Our Outdoors: Not a Wrap
By Nick Simonson
With a hit like a freight train, my rod doubled over on the lift of the firetiger Jigging Rapala and the walleye that showed up as an arc on the screen of the sonar a second before was suddenly a real-life connection at the other end. While the fifteen-inch fish wasn’t all that big, he certainly behaved like a contender with the hard take and some decent combat for a walleye his size.

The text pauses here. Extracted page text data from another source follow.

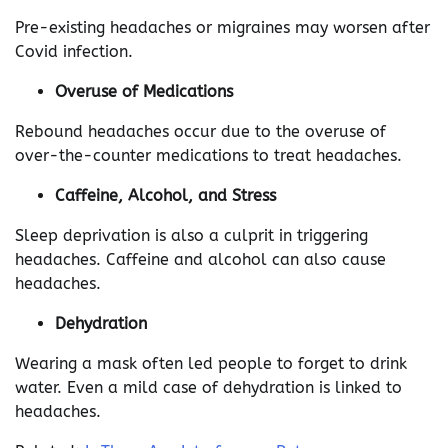
Pre-existing headaches or migraines may worsen after
Covid infection.
Overuse of Medications
Rebound headaches occur due to the overuse of
over-the-counter medications to treat headaches.
Caffeine, Alcohol, and Stress
Sleep deprivation is also a culprit in triggering
headaches. Caffeine and alcohol can also cause
headaches.
Dehydration
Wearing a mask often led people to forget to drink
water. Even a mild case of dehydration is linked to
headaches.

I smiled as I released him back into the water – still warm for the mid-September morning at just a hair under 70 degrees on the surface – and thought of how we had plied the same waters in the same space at the beginning of the openwater season, when things weren’t so warm.
The quick outing was a nice bookend to another summer of ups and downs, challenges and diversions, sunrises and sunsets, and a menagerie of memories on the water chasing after my various favorite species. At this point in the year, however, I am quick to close the chapter and think of the ones just opened and those to come in the next few days as my focus shifts to hunting. But the more I think about it, the more I realize that some of the best angling of the year, and the best I’ve had in my life, comes in the next few weeks on the calendar.
Now into October, smallmouth bass feed heavily and aggressively and on those just-right autumn afternoons it’s possible to get on a bronzeback frenzy where they take just about any bait offered. From fast moving spinnerbaits and jerkbaits to follow-ups with soft plastic creatures and tubes, it’s not unusual to find them staging for their winter stasis, filling up on whatever happens to be edible in the area.
Walleyes too will have the feedbag on, and bigger baits such as larger plastic swimbaits, Husky Jerks, or similarly large-profiled minnow imitators, especially around the full moon, will catch their super sensitive eyes. From schools of hungry eaters all the way up into those trophy-caliber fish, fall can produce some of the most exciting walleye fishing of the year, right until ice up.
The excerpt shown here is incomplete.